The New York Times reports that construction-industry unions are collaborating with large pharmaceutical companies to block a bill supported by House Democrats that would lower prescription drug prices. The unions, which represent sheet metal and iron workers, electrical workers, plumbers and pipe-fitters, as well as police officers and firefighters, have joined with pharmaceutical companies Pfizer and Johnson & Johnson to form a lobbying group—the Pharmaceutical Industry Labor-Management Association, or Pilma. Pilma has bought Facebook and print ads, and spent nearly half a million dollars on federal lobbying, to oppose the Lower Drug Costs Now Act, which would require the federal government to negotiate the prices of over 250 drugs on behalf of Medicare. According to Pilma’s executive director, Tim Dickson, the group is trying to create jobs for union workers involved in building pharmaceutical manufacturing plants. “We have a longstanding position that we’ve held for quite some time that certain policies, such as price controls, will have a negative effect on union construction jobs,” said Dickson. Many other unions, including the national A.F.L.-C.I.O, the United Auto Workers, and unions representing teachers and other government workers, support the bill.

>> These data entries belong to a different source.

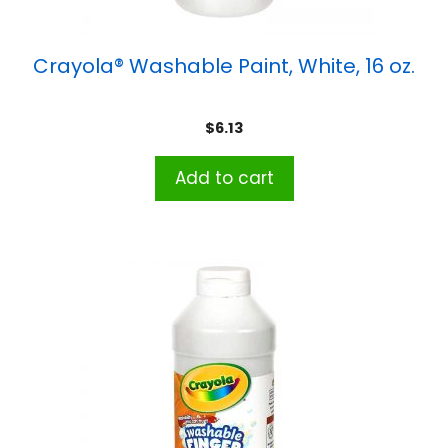
Crayola® Washable Paint, White, 16 oz.
$
6.13
Add to cart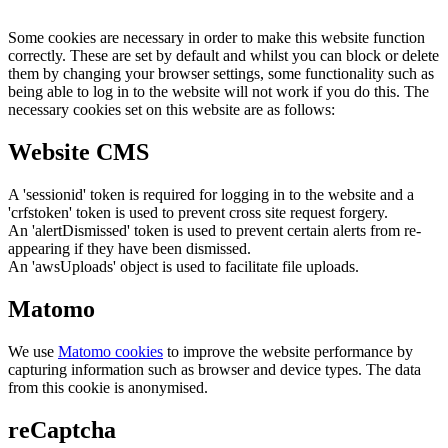
Some cookies are necessary in order to make this website function
correctly. These are set by default and whilst you can block or delete
them by changing your browser settings, some functionality such as
being able to log in to the website will not work if you do this. The
necessary cookies set on this website are as follows:
Website CMS
A 'sessionid' token is required for logging in to the website and a
'crfstoken' token is used to prevent cross site request forgery.
An 'alertDismissed' token is used to prevent certain alerts from re-
appearing if they have been dismissed.
An 'awsUploads' object is used to facilitate file uploads.
Matomo
We use
Matomo cookies
to improve the website performance by
capturing information such as browser and device types. The data
from this cookie is anonymised.
reCaptcha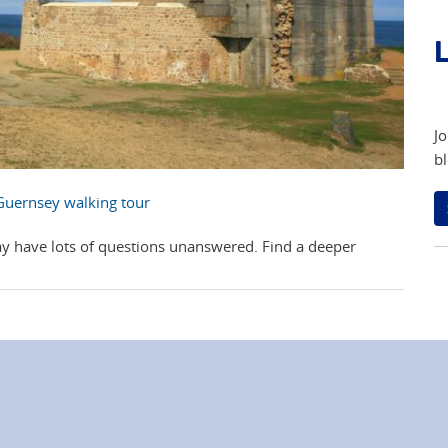
L
Jo
bl
Guernsey walking tour
y have lots of questions unanswered. Find a deeper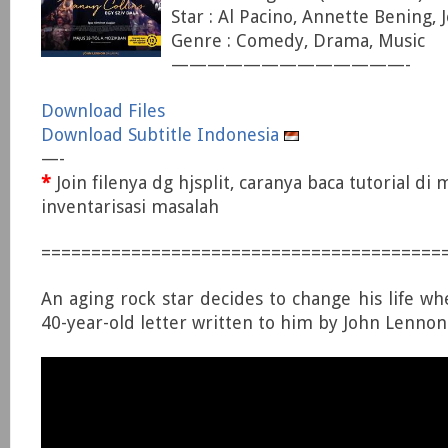
Star : Al Pacino, Annette Bening, 
Genre : Comedy, Drama, Music
—————————————-
Download Files
Download Subtitle Indonesia
—-
*
Join filenya dg hjsplit, caranya baca tutorial di
inventarisasi masalah
========================================
An aging rock star decides to change his life wh
40-year-old letter written to him by John Lennon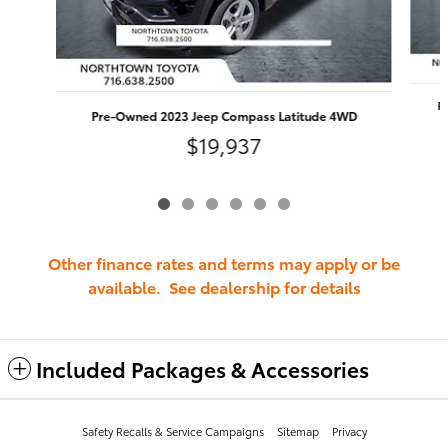
P
Pre-Owned 2023 Jeep Compass Latitude 4WD
$19,937
Other finance rates and terms may apply or be
available. See dealership for details
Included Packages & Accessories
Safety Recalls & Service Campaigns
Sitemap
Privacy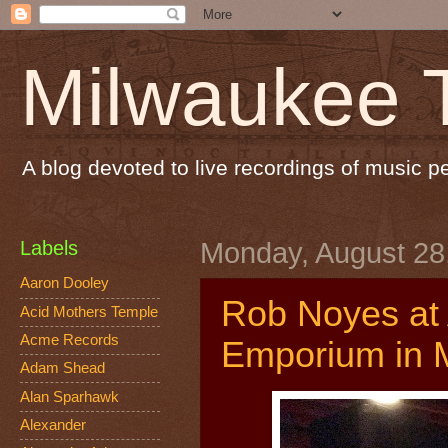
Milwaukee 
A blog devoted to live recordings of music 
Labels
Monday, August 28
Aaron Dooley
Rob Noyes at
Acid Mothers Temple
Acme Records
Emporium in 
Adam Shead
Alan Sparhawk
Alexander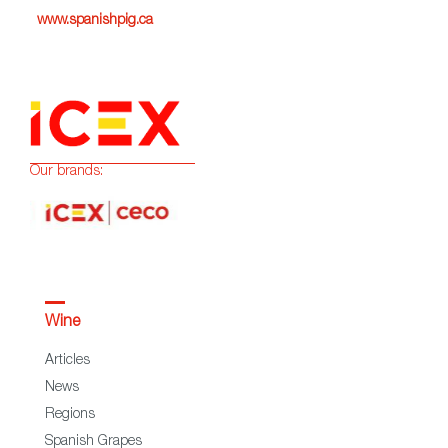
www.spanishpig.ca
Our brands:
Wine
Articles
News
Regions
Spanish Grapes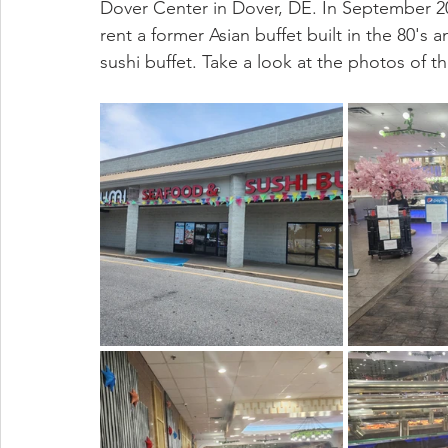
Dover Center in Dover, DE. In September 20
rent a former Asian buffet built in the 80's 
sushi buffet. Take a look at the photos of 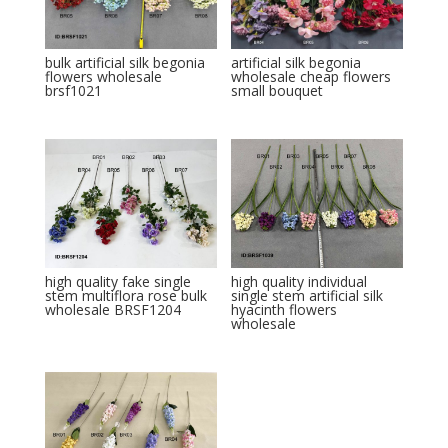
bulk artificial silk begonia
artificial silk begonia
flowers wholesale
wholesale cheap flowers
brsf1021
small bouquet
high quality fake single
high quality individual
stem multiflora rose bulk
single stem artificial silk
wholesale BRSF1204
hyacinth flowers
wholesale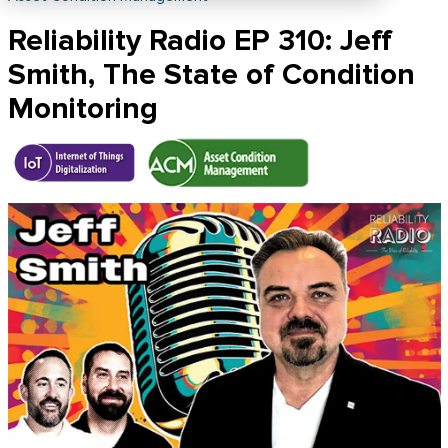
Reliability Radio EP 310: Jeff
Smith, The State of Condition
Monitoring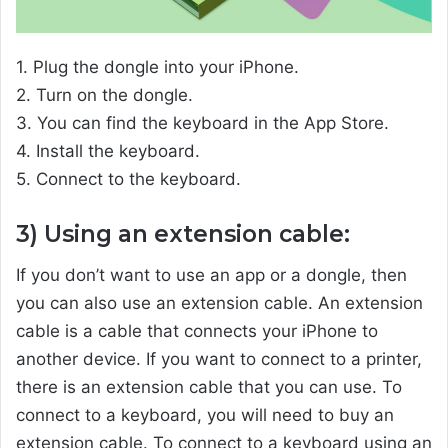
1. Plug the dongle into your iPhone.
2. Turn on the dongle.
3. You can find the keyboard in the App Store.
4. Install the keyboard.
5. Connect to the keyboard.
3) Using an extension cable:
If you don’t want to use an app or a dongle, then
you can also use an extension cable. An extension
cable is a cable that connects your iPhone to
another device. If you want to connect to a printer,
there is an extension cable that you can use. To
connect to a keyboard, you will need to buy an
extension cable. To connect to a keyboard using an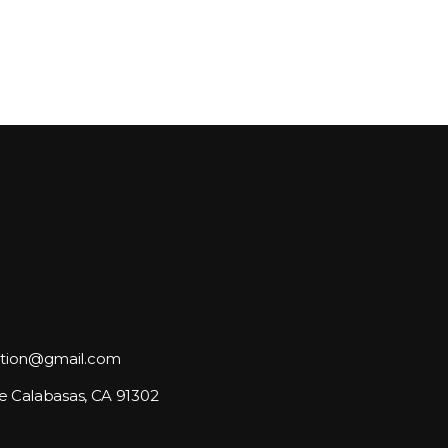
tion@gmail.com
e Calabasas, CA 91302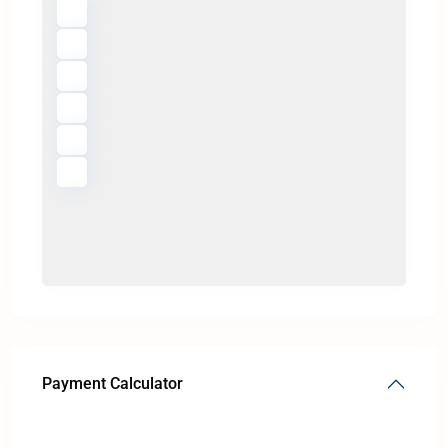
Payment Calculator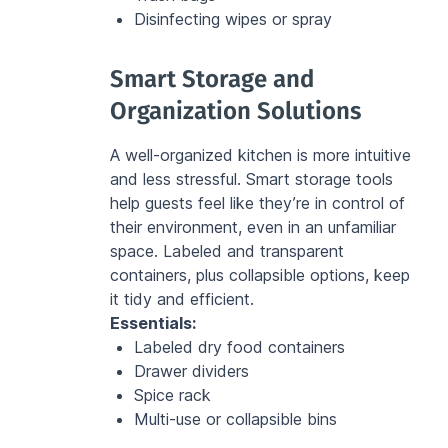
Disinfecting wipes or spray
Smart Storage and 
Organization Solutions
A well-organized kitchen is more intuitive 
and less stressful. Smart storage tools 
help guests feel like they’re in control of 
their environment, even in an unfamiliar 
space. Labeled and transparent 
containers, plus collapsible options, keep 
it tidy and efficient.
Essentials:
Labeled dry food containers
Drawer dividers
Spice rack
Multi-use or collapsible bins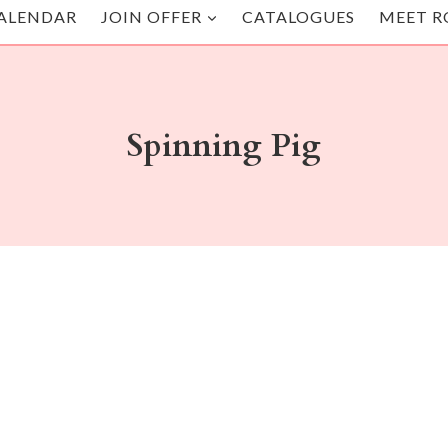
ALENDAR
JOIN OFFER
CATALOGUES
MEET R
Spinning Pig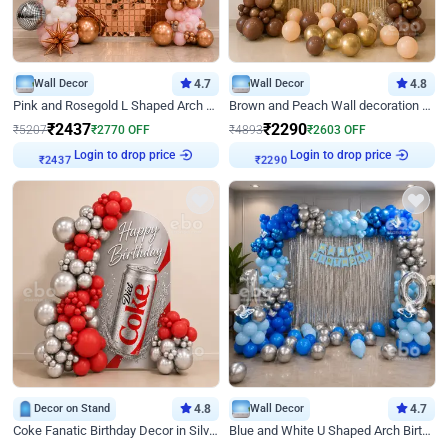
Wall Decor
4.7
Wall Decor
4.8
Pink and Rosegold L Shaped Arch Birthday Decor
Brown and Peach Wall decoration for Birthday First Birthday
₹
2437
₹
2290
₹
5207
₹
2770
OFF
₹
4893
₹
2603
OFF
Login to drop price
Login to drop price
₹
2437
₹
2290
Decor on Stand
4.8
Wall Decor
4.7
Coke Fanatic Birthday Decor in Silver Chrome and Red Balloons
Blue and White U Shaped Arch Birthday decor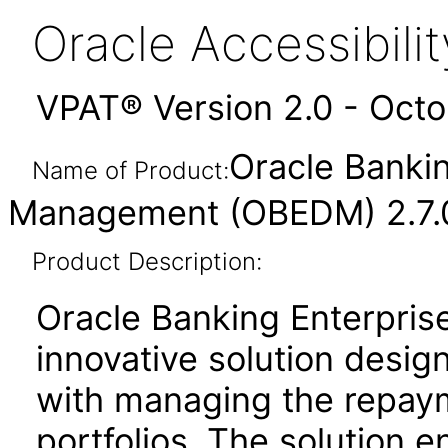
Oracle Accessibil
VPAT® Version 2.0 - Oct
Oracle Bankin
Name of Product:
Management (OBEDM) 2.7.0
Product Description:
Oracle Banking Enterpris
innovative solution design
with managing the repaym
portfolios. The solution en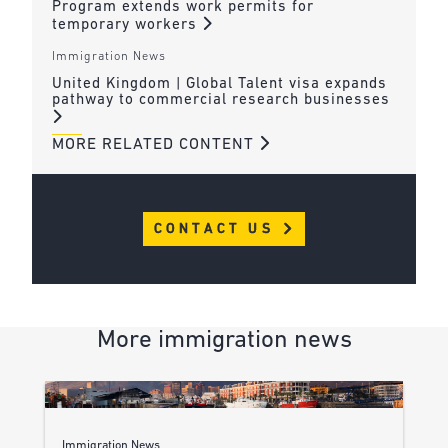
Program extends work permits for
temporary workers
Immigration News
United Kingdom | Global Talent visa expands
pathway to commercial research businesses
MORE RELATED CONTENT
CONTACT US
More immigration news
Immigration News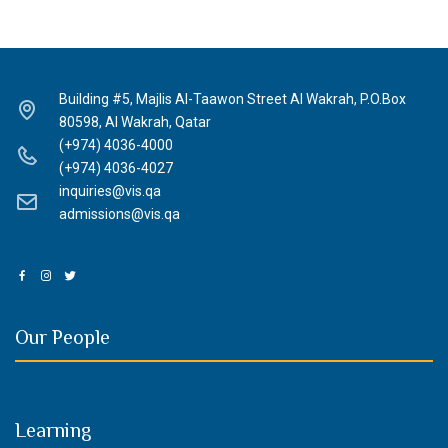
Building #5, Majlis Al-Taawon Street Al Wakrah, P.O.Box
80598, Al Wakrah, Qatar
(+974) 4036-4000
(+974) 4036-4027
inquiries@vis.qa
admissions@vis.qa
Our People
Learning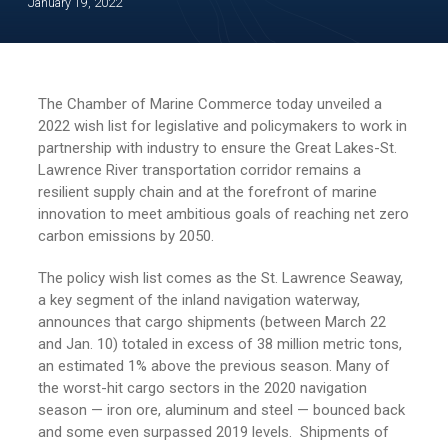
January 19, 2022
The Chamber of Marine Commerce today unveiled a
2022 wish list for legislative and policymakers to work in
partnership with industry to ensure the Great Lakes-St.
Lawrence River transportation corridor remains a
resilient supply chain and at the forefront of marine
innovation to meet ambitious goals of reaching net zero
carbon emissions by 2050.
The policy wish list comes as the St. Lawrence Seaway,
a key segment of the inland navigation waterway,
announces that cargo shipments (between March 22
and Jan. 10) totaled in excess of 38 million metric tons,
an estimated 1% above the previous season. Many of
the worst-hit cargo sectors in the 2020 navigation
season — iron ore, aluminum and steel — bounced back
and some even surpassed 2019 levels. Shipments of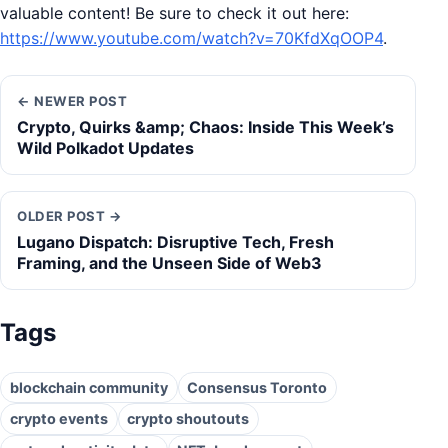
valuable content! Be sure to check it out here:
https://www.youtube.com/watch?v=70KfdXqOOP4
.
← NEWER POST
Crypto, Quirks &amp; Chaos: Inside This Week’s
Wild Polkadot Updates
OLDER POST →
Lugano Dispatch: Disruptive Tech, Fresh
Framing, and the Unseen Side of Web3
Tags
blockchain community
Consensus Toronto
crypto events
crypto shoutouts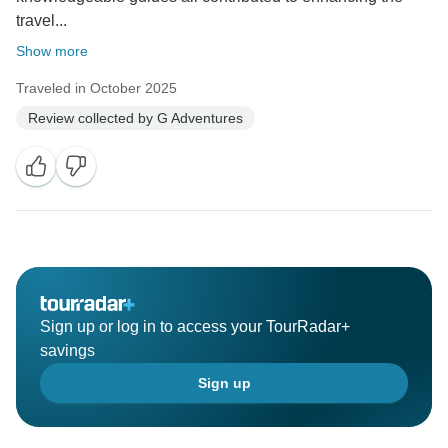
travel...
Show more
Traveled in October 2025
Review collected by G Adventures
Sign up or log in to access your TourRadar+
savings
Sign up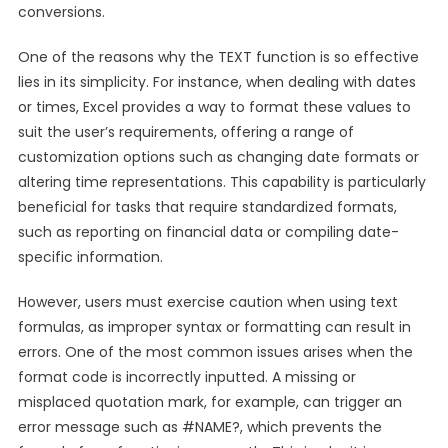
conversions.
One of the reasons why the TEXT function is so effective
lies in its simplicity. For instance, when dealing with dates
or times, Excel provides a way to format these values to
suit the user’s requirements, offering a range of
customization options such as changing date formats or
altering time representations. This capability is particularly
beneficial for tasks that require standardized formats,
such as reporting on financial data or compiling date-
specific information.
However, users must exercise caution when using text
formulas, as improper syntax or formatting can result in
errors. One of the most common issues arises when the
format code is incorrectly inputted. A missing or
misplaced quotation mark, for example, can trigger an
error message such as #NAME?, which prevents the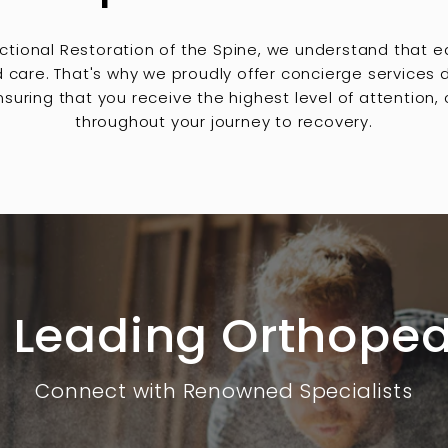
nctional Restoration of the Spine, we understand that e
d care. That's why we proudly offer concierge services
suring that you receive the highest level of attention
throughout your journey to recovery.
 Leading Orthoped
Connect with Renowned Specialists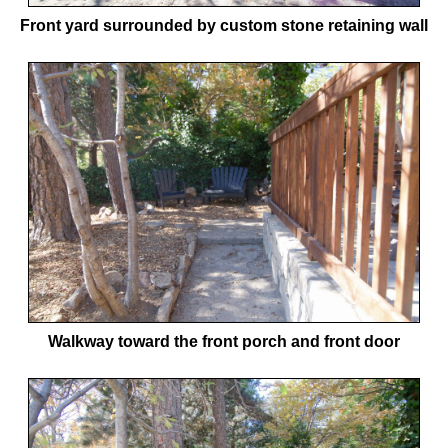
Front yard surrounded by custom stone retaining wall
Walkway toward the front porch and front door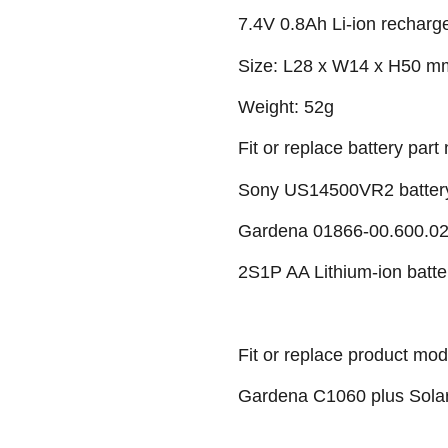
7.4V 0.8Ah Li-ion recharg
Size: L28 x W14 x H50 m
Weight: 52g
Fit or replace battery part 
Sony US14500VR2 batter
Gardena 01866-00.600.02 
2S1P AA Lithium-ion batte
Fit or replace product mod
Gardena C1060 plus Solar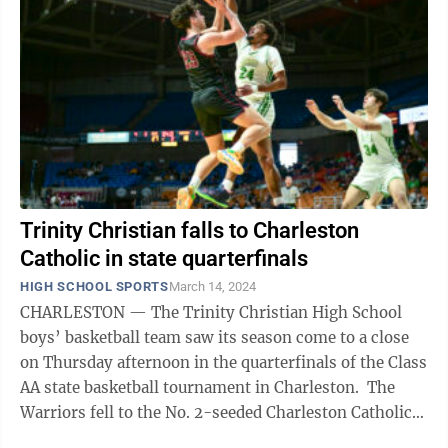
Trinity Christian falls to Charleston
Catholic in state quarterfinals
HIGH SCHOOL SPORTS
March 14, 2024
CHARLESTON — The Trinity Christian High School
boys’ basketball team saw its season come to a close
on Thursday afternoon in the quarterfinals of the Class
AA state basketball tournament in Charleston. The
Warriors fell to the No. 2-seeded Charleston Catholic
Irish, 52-39, after ...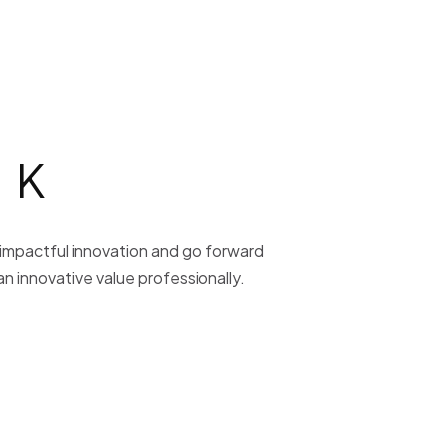
RK
y impactful innovation and go forward
n innovative value professionally.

The Intercept reports that House Speaker Nancy Pelosi has prioritized passage of the U.S.-Mexico-Canada Agreement and Lower Drug Costs Now Act over the Protecting the Right to Organize Act. The Pro Act, which passed the House Committee on Education and Labor in September and currently has 215 co-sponsors in the House and 40 in the Senate, would eliminate right-to-work laws and impose new penalties on employers who retaliate against union organizing. Pramila Jayapal (D-WA), co-chair of the House Progressive Caucus, reports that House leadership remains committed to the bill. But some union leaders are growing impatient. “If you want real strong worker excitement that will get union activists excited for 2020,” said Dan Mauer, director of government affairs for the Communications Workers of America, “this is what we need to get it; the PRO Act is really it.” Pelosi has not indicated when she will bring the bill to the floor.

The People’s Parity Project, a group launched by Harvard Law Students to dismantle barriers to justice for workers and consumers, has successfully lobbied the National Association of Law Placement to include three new questions in its 2020 survey of legal employers to gauge employers’ policies around workplace misconduct, nondisclosure agreements, and mandatory arbitration agreements. That information will be published in the NALP’s law firm directory. “Making information about which firms use forced arbitration more accessible to all law students helps raise awareness of the problem,” said Sarah Bayer, a Harvard Law School student and member of the Project, “which gets us one step closer to our goal of ending forced arbitration, once and for all.”